In Game 5, the biggest moment of Morse’s baseball career came in the form of a pinch-hit appearance. Facing the unconventional and recently dominant Pat Neshek, Morse hit a high shot to left field that cleared the wall. Neshek, sensing it was gone off the bat, didn’t even turn around as the ball ripped through the sky. While Morse lifted his hands in the air and the Giants’ dugout exploded in joy, it felt like they had no chance of being denied. Ishikawa may have won the game, but Morse’s shot sank the Cardinals’ spirits.
Things did become dicey for the Giants during the top of the ninth though. Santiago Casilla‘s run of excellence ended as he struggled to find the strike zone. After allowing a hit and two walks, he was pulled for Jeremy Affeldt. Powerful rookie Oscar Taveras was designated to square off against San Francisco’s lefty reliever in a bases loaded situation. Affeldt, an underrated aspect of the Giants’ sustained success since 2010, did what he was summoned to do. He retired Taveras on a weak ground out and kept the game tied heading into the bottom of the ninth.
The Panik and Morse homers, combined with eight strong innings from Bumgarner and the escape act by Affeldt, all set the stage for Ishikawa’s moment to shine. On a 2-0 pitch from Wacha, he shined enough to give the home fans an experience that should never be forgotten. This was for the pennant, for a chance to play in the World Series.
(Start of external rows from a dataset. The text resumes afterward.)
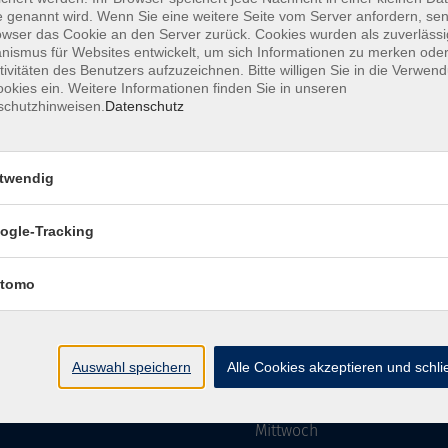
 genannt wird. Wenn Sie eine weitere Seite vom Server anfordern, se
owser das Cookie an den Server zurück. Cookies wurden als zuverlässi
ismus für Websites entwickelt, um sich Informationen zu merken oder
Impressum
AGBs
Datenschutzerklärung
Barriere
tivitäten des Benutzers aufzuzeichnen. Bitte willigen Sie in die Verwen
okies ein. Weitere Informationen finden Sie in unseren
schutzhinweisen.
Datenschutz
twendig
mgebung e. V.
Öffnungszeiten
ogle-Tracking
tomo
Montag
rg.de
Dienstag
Auswahl speichern
Alle Cookies akzeptieren und schl
Mittwoch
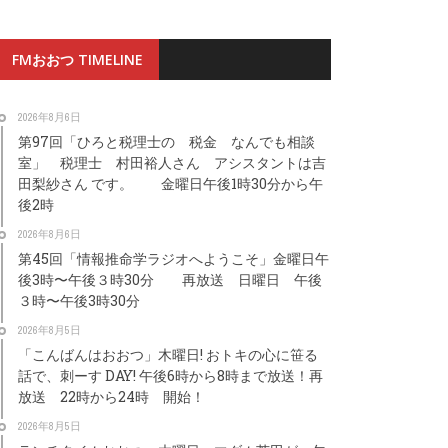
FMおおつ TIMELINE
2026年8月6日
第97回「ひろと税理士の 税金 なんでも相談
室」 税理士 村田裕人さん アシスタントは吉
田梨紗さん です。 金曜日午後1時30分から午
後2時
2026年8月6日
第45回「情報推命学ラジオへようこそ」金曜日午
後3時〜午後３時30分 再放送 日曜日 午後
３時〜午後3時30分
2026年8月5日
「こんばんはおおつ」木曜日! おトキの心に笹る
話で、刺ーす DAY! 午後6時から8時まで放送！再
放送 22時から24時 開始！
2026年8月5日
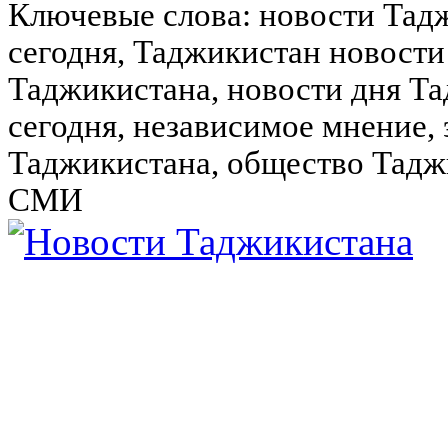
Ключевые слова: новости Тад
сегодня, Таджикистан новости
Таджикистана, новости дня Та
сегодня, независимое мнение,
Таджикистана, общество Тадж
СМИ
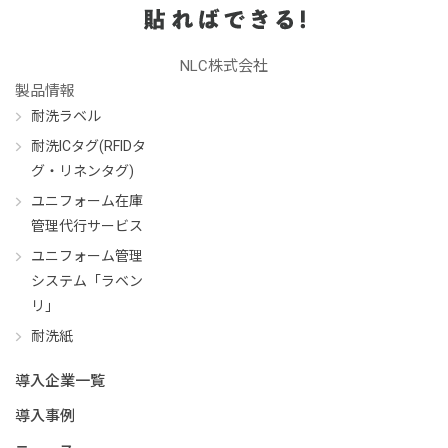
NLC株式会社
製品情報
耐洗ラベル
耐洗ICタグ(RFIDタ
グ・リネンタグ)
ユニフォーム在庫
管理代行サービス
ユニフォーム管理
システム「ラベン
リ」
耐洗紙
導入企業一覧
導入事例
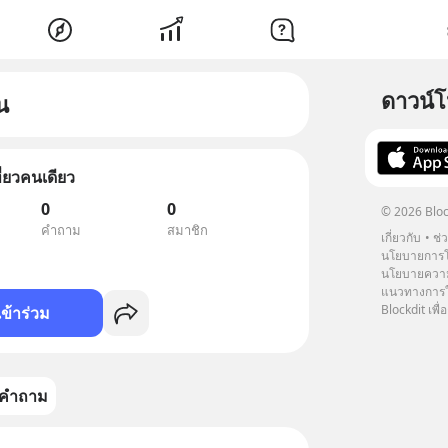
ดาวน์
น
ที่ยวคนเดียว
0
0
© 2026 Bloc
คำถาม
สมาชิก
เกี่ยวกับ
ช่
นโยบายการโ
นโยบายความ
แนวทางการใช
Blockdit เพื่อ
เข้าร่วม
คำถาม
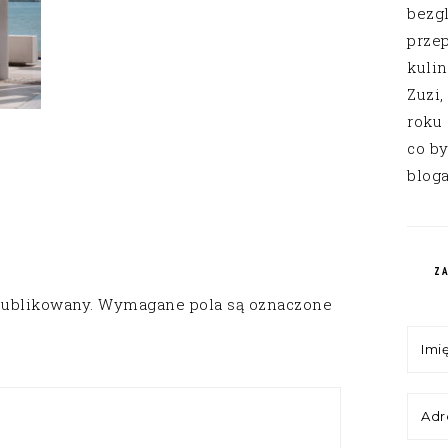
bezg
przep
kuli
Zuzi,
roku
co by
bloga
Z
publikowany.
Wymagane pola są oznaczone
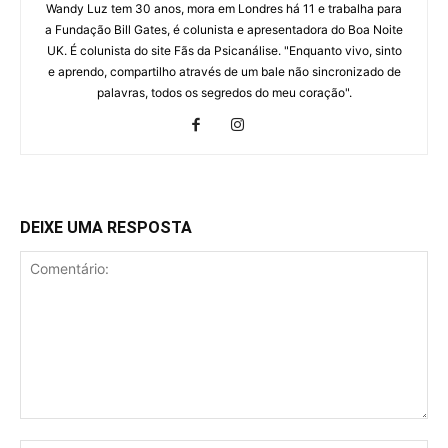
Wandy Luz tem 30 anos, mora em Londres há 11 e trabalha para
a Fundação Bill Gates, é colunista e apresentadora do Boa Noite
UK. É colunista do site Fãs da Psicanálise. "Enquanto vivo, sinto
e aprendo, compartilho através de um bale não sincronizado de
palavras, todos os segredos do meu coração".
DEIXE UMA RESPOSTA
And in the biggest moment, it wasn’t Buster Posey, Hunter Pence, or Pablo Sandoval hitting a liner into the seats in walk-off fashion. No, the damage was done by Ishikawa, a journeyman first baseman turned left fielder. For a team that always seems to pull off the unexpected, was there a more fitting hero than Ishikawa?
As the Cardinals’ October ends earlier than they hoped, the Giants move on to face the Kansas City Royals in the World Series. Game 1 will be in Kansas City on Tuesday. With multiple days off, San Francisco has the option of using Bumgarner for Game 1. Let the predictions and anticipation begin.